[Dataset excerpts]
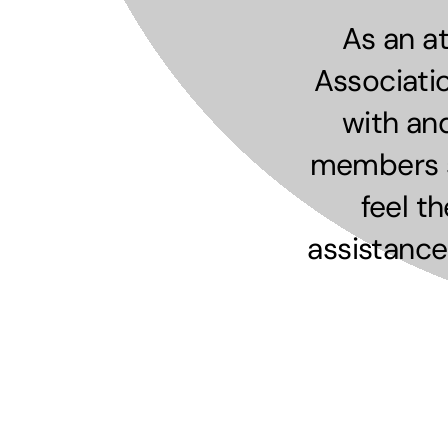
As an a
Associati
with an
members sh
feel t
assistance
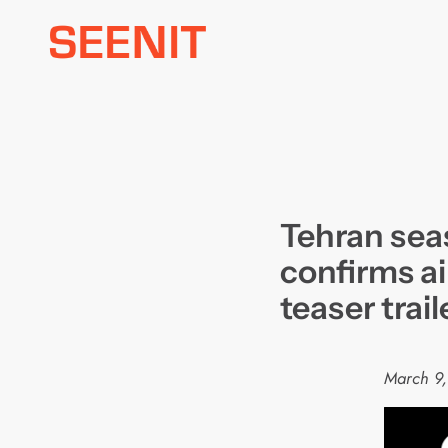
Skip
to
content
Tehran sea
confirms ai
teaser trail
March 9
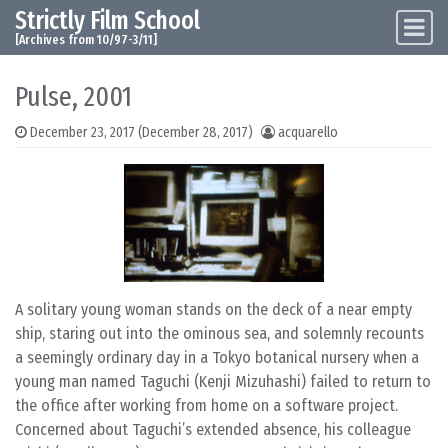
Strictly Film School
Skip to content
Main Navigation
[Archives from 10/97-3/11]
Pulse, 2001
December 23, 2017
(December 28, 2017)
acquarello
A solitary young woman stands on the deck of a near empty
ship, staring out into the ominous sea, and solemnly recounts
a seemingly ordinary day in a Tokyo botanical nursery when a
young man named Taguchi (Kenji Mizuhashi) failed to return to
the office after working from home on a software project.
Concerned about Taguchi’s extended absence, his colleague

## Exercise description
Copy all the lines of data exactly as they appear, dropping any images.

## Result
As an a
Associati
with an
members sh
feel t
assistance
Skip
to
content
Tehran sea
confirms ai
teaser trail
March 9
Strictly Film School
Skip to content
Main Navigation
[Archives from 10/97-3/11]
Pulse, 2001
December 23, 2017
(December 28, 2017)
acquarello
A solitary young woman stands on the deck of a near empty
ship, staring out into the ominous sea, and solemnly recounts
a seemingly ordinary day in a Tokyo botanical nursery when a
young man named Taguchi (Kenji Mizuhashi) failed to return to
the office after working from home on a software project.
Concerned about Taguchi’s extended absence, his colleague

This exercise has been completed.